My brake has been on inside my car and I dunno why, the brake fluid level is prefectly fine, I've checked every fuse in my car and they all are fine, I do have a problem that the lights on the back of my car (the ones on the trunk) do not light up at all when the brake is pressed, after some inspection I found that the wires connecting to my spolier LEDs was cut, so the spolier works but now I don't know what is wrong with the other 2 lights, would them not working cause my brake light to stay on? Also it is kinda wierd if the engine gets over 3000 rpms than the light will go out and come back on when I go under 3000 rpms... Anyone have a link to the fuse layout for both inside the engine and under the dash? Not everything is listed on the diagrams with the car...


----------



## Nico Flax (May 3, 2003)

I don't think your tails not working would make the brake light come on, I have a 98 200 and there have been times when I was swapping bulbs that the tails didn't have any bulbs, I thought that the brake light on the dash only delt with the hand brake, your talking about that light right?


----------



## Aknosis (Apr 18, 2004)

yeah that light, when I take of the handbrake it is still lit...


----------



## Nico Flax (May 3, 2003)

Really? well at first I would assume it has something to do with your handbrake, maybe the rear drum brakes?
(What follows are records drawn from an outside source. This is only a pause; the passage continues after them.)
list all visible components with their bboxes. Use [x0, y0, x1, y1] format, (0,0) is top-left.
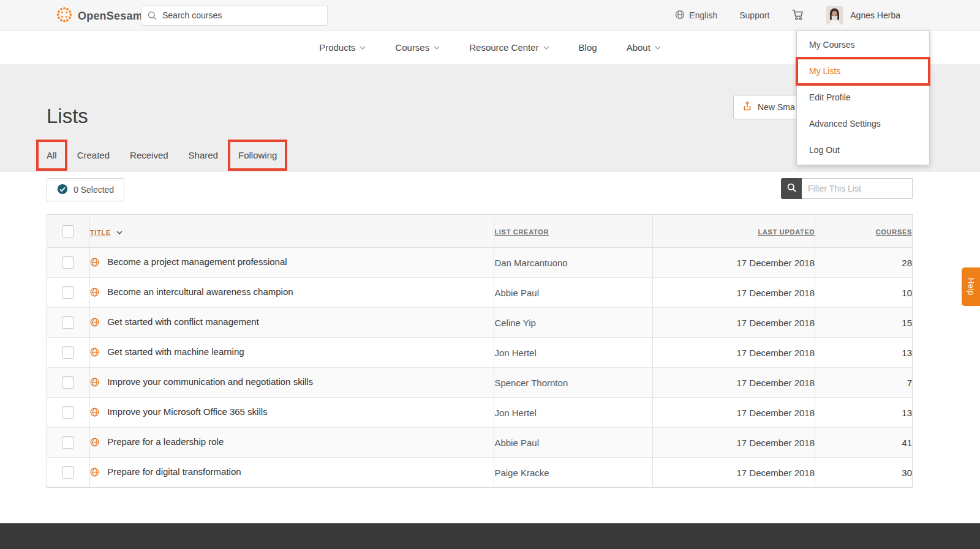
user-name[interactable]: Agnes Herba [850, 10, 900, 20]
list-title-link[interactable]: Get started with machine learning [107, 346, 244, 357]
page-title: Lists [47, 105, 88, 128]
nav-item-label: Courses [395, 42, 429, 53]
list-creator-cell: Jon Hertel [494, 398, 653, 428]
support-link[interactable]: Support [739, 10, 769, 20]
logo-icon [55, 6, 74, 26]
table-row: Get started with machine learning Jon He… [47, 338, 913, 368]
nav-item-label: About [627, 42, 650, 53]
last-updated-cell: 17 December 2018 [653, 458, 815, 488]
list-creator-cell: Paige Kracke [494, 458, 653, 488]
row-checkbox[interactable] [62, 466, 74, 479]
nav-item-label: Resource Center [469, 42, 538, 53]
table-row: Improve your communication and negotiati… [47, 368, 913, 398]
globe-icon [90, 378, 102, 389]
globe-icon [90, 468, 102, 479]
search-icon [787, 183, 796, 194]
updated-column-header[interactable]: LAST UPDATED [758, 228, 815, 236]
globe-icon [90, 348, 102, 359]
row-checkbox[interactable] [62, 376, 74, 389]
row-checkbox[interactable] [62, 286, 74, 299]
globe-icon [90, 288, 102, 299]
globe-icon [90, 318, 102, 329]
table-row: Become an intercultural awareness champi… [47, 278, 913, 308]
new-smart-list-label: New Sma [758, 102, 795, 112]
list-title-link[interactable]: Improve your Microsoft Office 365 skills [107, 406, 267, 417]
courses-column-header[interactable]: COURSES [876, 228, 912, 236]
table-row: Improve your Microsoft Office 365 skills… [47, 398, 913, 428]
help-tab[interactable]: Help [962, 267, 980, 306]
filter-search-button[interactable] [781, 178, 802, 199]
menu-item-my-lists[interactable]: My Lists [797, 58, 929, 84]
menu-item-edit-profile[interactable]: Edit Profile [797, 84, 929, 111]
menu-item-log-out[interactable]: Log Out [797, 137, 929, 163]
courses-count-cell: 30 [815, 458, 913, 488]
list-tabs: All Created Received Shared Following [47, 150, 277, 160]
list-table-body: Become a project management professional… [47, 248, 913, 488]
nav-item-blog[interactable]: Blog [579, 42, 597, 53]
list-creator-cell: Abbie Paul [494, 428, 653, 458]
list-title-link[interactable]: Prepare for digital transformation [107, 466, 241, 477]
logo-text: OpenSesame [78, 10, 149, 23]
row-checkbox[interactable] [62, 346, 74, 359]
tab-created[interactable]: Created [77, 150, 110, 160]
filter-input[interactable] [802, 178, 913, 199]
list-title-link[interactable]: Get started with conflict management [107, 316, 259, 327]
list-creator-cell: Celine Yip [494, 308, 653, 338]
courses-count-cell: 7 [815, 368, 913, 398]
selected-count-label: 0 Selected [74, 185, 114, 195]
chevron-down-icon [434, 46, 440, 50]
table-row: Prepare for a leadership role Abbie Paul… [47, 428, 913, 458]
search-icon [148, 11, 157, 23]
chevron-down-icon [360, 46, 366, 50]
user-account[interactable]: Agnes Herba [826, 6, 900, 24]
tab-shared[interactable]: Shared [189, 150, 218, 160]
nav-item-products[interactable]: Products [319, 42, 366, 53]
row-checkbox[interactable] [62, 256, 74, 269]
nav-item-resource-center[interactable]: Resource Center [469, 42, 549, 53]
tab-following[interactable]: Following [238, 150, 277, 160]
opensesame-logo[interactable]: OpenSesame [55, 6, 149, 26]
list-title-link[interactable]: Prepare for a leadership role [107, 436, 224, 447]
menu-item-advanced-settings[interactable]: Advanced Settings [797, 111, 929, 137]
list-creator-cell: Dan Marcantuono [494, 248, 653, 278]
cart-button[interactable] [791, 9, 804, 23]
avatar[interactable] [826, 6, 843, 24]
row-checkbox[interactable] [62, 436, 74, 449]
creator-column-header[interactable]: LIST CREATOR [494, 228, 549, 236]
select-all-checkbox[interactable] [62, 225, 74, 237]
list-title-link[interactable]: Improve your communication and negotiati… [107, 376, 313, 387]
last-updated-cell: 17 December 2018 [653, 428, 815, 458]
search-input[interactable] [141, 6, 327, 25]
tab-received[interactable]: Received [130, 150, 168, 160]
courses-count-cell: 15 [815, 308, 913, 338]
row-checkbox[interactable] [62, 406, 74, 419]
selected-count-button[interactable]: 0 Selected [47, 178, 124, 201]
nav-item-label: Products [319, 42, 355, 53]
list-title-link[interactable]: Become a project management professional [107, 256, 287, 267]
list-title-link[interactable]: Become an intercultural awareness champi… [107, 286, 293, 297]
nav-item-label: Blog [579, 42, 597, 53]
new-smart-list-button[interactable]: New Sma [733, 95, 804, 119]
courses-count-cell: 41 [815, 428, 913, 458]
topbar-right: English Support Agnes Herba [675, 0, 900, 31]
filter-group [781, 178, 913, 199]
menu-item-my-courses[interactable]: My Courses [797, 32, 929, 58]
last-updated-cell: 17 December 2018 [653, 398, 815, 428]
table-row: Become a project management professional… [47, 248, 913, 278]
last-updated-cell: 17 December 2018 [653, 338, 815, 368]
chevron-down-icon [655, 46, 661, 50]
nav-item-courses[interactable]: Courses [395, 42, 440, 53]
globe-icon [90, 438, 102, 449]
tab-all[interactable]: All [47, 150, 57, 160]
globe-icon [90, 258, 102, 269]
last-updated-cell: 17 December 2018 [653, 248, 815, 278]
nav-item-about[interactable]: About [627, 42, 661, 53]
lists-table: TITLE LIST CREATOR LAST UPDATED COURSES … [47, 214, 913, 488]
row-checkbox[interactable] [62, 316, 74, 329]
sort-chevron-icon[interactable] [116, 226, 123, 236]
title-column-header[interactable]: TITLE [90, 229, 111, 236]
share-icon [742, 101, 752, 113]
table-row: Get started with conflict management Cel… [47, 308, 913, 338]
courses-count-cell: 28 [815, 248, 913, 278]
language-selector[interactable]: English [675, 10, 717, 21]
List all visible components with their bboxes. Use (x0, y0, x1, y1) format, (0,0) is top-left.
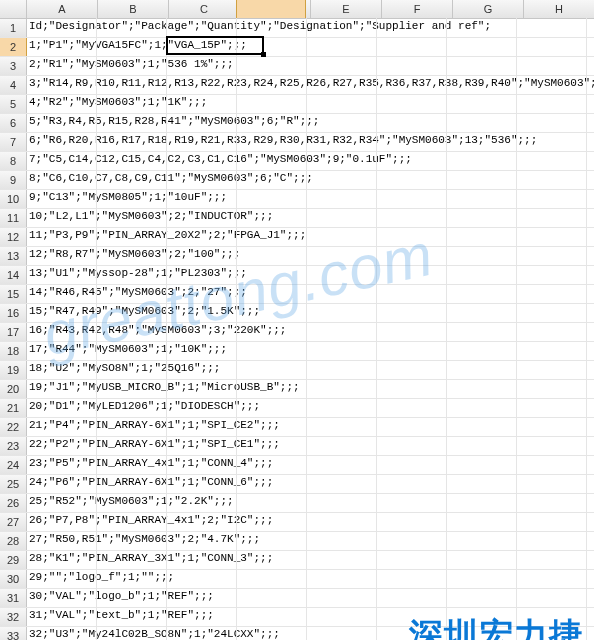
cell-text: 8;"C6,C10,C7,C8,C9,C11";"MySM0603";6;"C"… (29, 172, 313, 184)
table-row: 1110;"L2,L1";"MySM0603";2;"INDUCTOR";;; (0, 209, 594, 228)
table-row: 2827;"R50,R51";"MySM0603";2;"4.7K";;; (0, 532, 594, 551)
row-header[interactable]: 16 (0, 304, 27, 322)
row-header[interactable]: 12 (0, 228, 27, 246)
table-row: 1716;"R43,R42,R48";"MySM0603";3;"220K";;… (0, 323, 594, 342)
cell-text: 3;"R14,R9,R10,R11,R12,R13,R22,R23,R24,R2… (29, 77, 594, 89)
cell[interactable]: 15;"R47,R49";"MySM0603";2;"1.5K";;; (27, 304, 594, 322)
cell[interactable]: 12;"R8,R7";"MySM0603";2;"100";;; (27, 247, 594, 265)
row-header[interactable]: 28 (0, 532, 27, 550)
cell[interactable]: 22;"P2";"PIN_ARRAY-6X1";1;"SPI_CE1";;; (27, 437, 594, 455)
row-header[interactable]: 23 (0, 437, 27, 455)
cell-text: 29;"";"logo_f";1;"";;; (29, 571, 174, 583)
table-row: 21;"P1";"MyVGA15FC";1;"VGA_15P";;; (0, 38, 594, 57)
table-row: 1312;"R8,R7";"MySM0603";2;"100";;; (0, 247, 594, 266)
cell[interactable]: 30;"VAL";"logo_b";1;"REF";;; (27, 589, 594, 607)
row-header[interactable]: 27 (0, 513, 27, 531)
row-header[interactable]: 33 (0, 627, 27, 640)
cell[interactable]: 5;"R3,R4,R5,R15,R28,R41";"MySM0603";6;"R… (27, 114, 594, 132)
row-header[interactable]: 20 (0, 380, 27, 398)
cell[interactable]: 11;"P3,P9";"PIN_ARRAY_20X2";2;"FPGA_J1";… (27, 228, 594, 246)
row-header[interactable]: 7 (0, 133, 27, 151)
row-header[interactable]: 13 (0, 247, 27, 265)
row-header[interactable]: 26 (0, 494, 27, 512)
table-row: 1514;"R46,R45";"MySM0603";2;"27";;; (0, 285, 594, 304)
cell[interactable]: 25;"R52";"MySM0603";1;"2.2K";;; (27, 494, 594, 512)
row-header[interactable]: 1 (0, 19, 27, 37)
row-header[interactable]: 30 (0, 570, 27, 588)
cell[interactable]: 32;"U3";"My24lC02B_SO8N";1;"24LCXX";;; (27, 627, 594, 640)
row-header[interactable]: 11 (0, 209, 27, 227)
row-header[interactable]: 9 (0, 171, 27, 189)
cell[interactable]: 27;"R50,R51";"MySM0603";2;"4.7K";;; (27, 532, 594, 550)
row-header[interactable]: 6 (0, 114, 27, 132)
cell[interactable]: 19;"J1";"MyUSB_MICRO_B";1;"MicroUSB_B";;… (27, 380, 594, 398)
select-all-corner[interactable] (0, 0, 27, 18)
col-header-b[interactable]: B (98, 0, 169, 18)
cell[interactable]: 14;"R46,R45";"MySM0603";2;"27";;; (27, 285, 594, 303)
cell-text: 23;"P5";"PIN_ARRAY_4x1";1;"CONN_4";;; (29, 457, 273, 469)
cell[interactable]: 8;"C6,C10,C7,C8,C9,C11";"MySM0603";6;"C"… (27, 171, 594, 189)
table-row: 1918;"U2";"MySO8N";1;"25Q16";;; (0, 361, 594, 380)
cell[interactable]: 16;"R43,R42,R48";"MySM0603";3;"220K";;; (27, 323, 594, 341)
cell[interactable]: 3;"R14,R9,R10,R11,R12,R13,R22,R23,R24,R2… (27, 76, 594, 94)
cell[interactable]: 13;"U1";"Myssop-28";1;"PL2303";;; (27, 266, 594, 284)
cell[interactable]: 23;"P5";"PIN_ARRAY_4x1";1;"CONN_4";;; (27, 456, 594, 474)
table-row: 1615;"R47,R49";"MySM0603";2;"1.5K";;; (0, 304, 594, 323)
cell[interactable]: 28;"K1";"PIN_ARRAY_3X1";1;"CONN_3";;; (27, 551, 594, 569)
col-header-h[interactable]: H (524, 0, 594, 18)
cell[interactable]: Id;"Designator";"Package";"Quantity";"De… (27, 19, 594, 37)
cell[interactable]: 9;"C13";"MySM0805";1;"10uF";;; (27, 190, 594, 208)
table-row: 3029;"";"logo_f";1;"";;; (0, 570, 594, 589)
row-header[interactable]: 17 (0, 323, 27, 341)
cell[interactable]: 20;"D1";"MyLED1206";1;"DIODESCH";;; (27, 399, 594, 417)
row-header[interactable]: 19 (0, 361, 27, 379)
row-header[interactable]: 29 (0, 551, 27, 569)
cell-text: 30;"VAL";"logo_b";1;"REF";;; (29, 590, 214, 602)
cell[interactable]: 26;"P7,P8";"PIN_ARRAY_4x1";2;"I2C";;; (27, 513, 594, 531)
cell-text: 17;"R44";"MySM0603";1;"10K";;; (29, 343, 227, 355)
cell[interactable]: 17;"R44";"MySM0603";1;"10K";;; (27, 342, 594, 360)
row-header[interactable]: 15 (0, 285, 27, 303)
table-row: 1211;"P3,P9";"PIN_ARRAY_20X2";2;"FPGA_J1… (0, 228, 594, 247)
row-header[interactable]: 5 (0, 95, 27, 113)
row-header[interactable]: 25 (0, 475, 27, 493)
row-header[interactable]: 18 (0, 342, 27, 360)
row-header[interactable]: 8 (0, 152, 27, 170)
table-row: 1817;"R44";"MySM0603";1;"10K";;; (0, 342, 594, 361)
cell[interactable]: 4;"R2";"MySM0603";1;"1K";;; (27, 95, 594, 113)
row-header[interactable]: 14 (0, 266, 27, 284)
cell[interactable]: 6;"R6,R20,R16,R17,R18,R19,R21,R33,R29,R3… (27, 133, 594, 151)
col-header-d[interactable]: D (240, 0, 311, 18)
row-header[interactable]: 10 (0, 190, 27, 208)
rows-container: 1Id;"Designator";"Package";"Quantity";"D… (0, 19, 594, 640)
row-header[interactable]: 22 (0, 418, 27, 436)
table-row: 3332;"U3";"My24lC02B_SO8N";1;"24LCXX";;; (0, 627, 594, 640)
cell-text: Id;"Designator";"Package";"Quantity";"De… (29, 20, 491, 32)
row-header[interactable]: 2 (0, 38, 27, 56)
row-header[interactable]: 24 (0, 456, 27, 474)
row-header[interactable]: 21 (0, 399, 27, 417)
col-header-a[interactable]: A (27, 0, 98, 18)
col-header-c[interactable]: C (169, 0, 240, 18)
col-header-g[interactable]: G (453, 0, 524, 18)
col-header-f[interactable]: F (382, 0, 453, 18)
row-header[interactable]: 4 (0, 76, 27, 94)
cell[interactable]: 2;"R1";"MySM0603";1;"536 1%";;; (27, 57, 594, 75)
cell[interactable]: 1;"P1";"MyVGA15FC";1;"VGA_15P";;; (27, 38, 594, 56)
row-header[interactable]: 31 (0, 589, 27, 607)
row-header[interactable]: 3 (0, 57, 27, 75)
col-header-e[interactable]: E (311, 0, 382, 18)
cell-text: 26;"P7,P8";"PIN_ARRAY_4x1";2;"I2C";;; (29, 514, 273, 526)
table-row: 2524;"P6";"PIN_ARRAY-6X1";1;"CONN_6";;; (0, 475, 594, 494)
cell[interactable]: 10;"L2,L1";"MySM0603";2;"INDUCTOR";;; (27, 209, 594, 227)
cell[interactable]: 31;"VAL";"text_b";1;"REF";;; (27, 608, 594, 626)
table-row: 98;"C6,C10,C7,C8,C9,C11";"MySM0603";6;"C… (0, 171, 594, 190)
cell[interactable]: 29;"";"logo_f";1;"";;; (27, 570, 594, 588)
cell[interactable]: 21;"P4";"PIN_ARRAY-6X1";1;"SPI_CE2";;; (27, 418, 594, 436)
table-row: 2019;"J1";"MyUSB_MICRO_B";1;"MicroUSB_B"… (0, 380, 594, 399)
cell-text: 32;"U3";"My24lC02B_SO8N";1;"24LCXX";;; (29, 628, 280, 640)
cell[interactable]: 24;"P6";"PIN_ARRAY-6X1";1;"CONN_6";;; (27, 475, 594, 493)
cell[interactable]: 18;"U2";"MySO8N";1;"25Q16";;; (27, 361, 594, 379)
row-header[interactable]: 32 (0, 608, 27, 626)
cell[interactable]: 7;"C5,C14,C12,C15,C4,C2,C3,C1,C16";"MySM… (27, 152, 594, 170)
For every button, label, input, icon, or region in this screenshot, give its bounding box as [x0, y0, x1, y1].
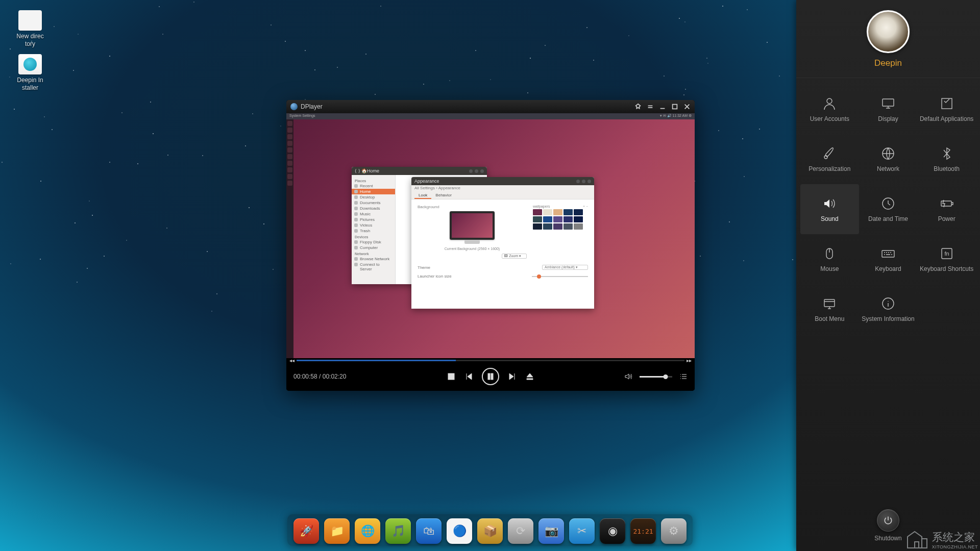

I don't know much about the electrical components of the 200 but I suggest you start your search for the problem with the drum braks and hand brake.


----------



## Nuskool (Jan 5, 2004)

the sensor inside the handbrake gets dirty sometimes and then the light comes on it happened to me so I cleaned it and it was good


----------



## Aknosis (Apr 18, 2004)

Where exactly is this sensor? Or what should I be looking for? DO i gotta remove the bottom console?


----------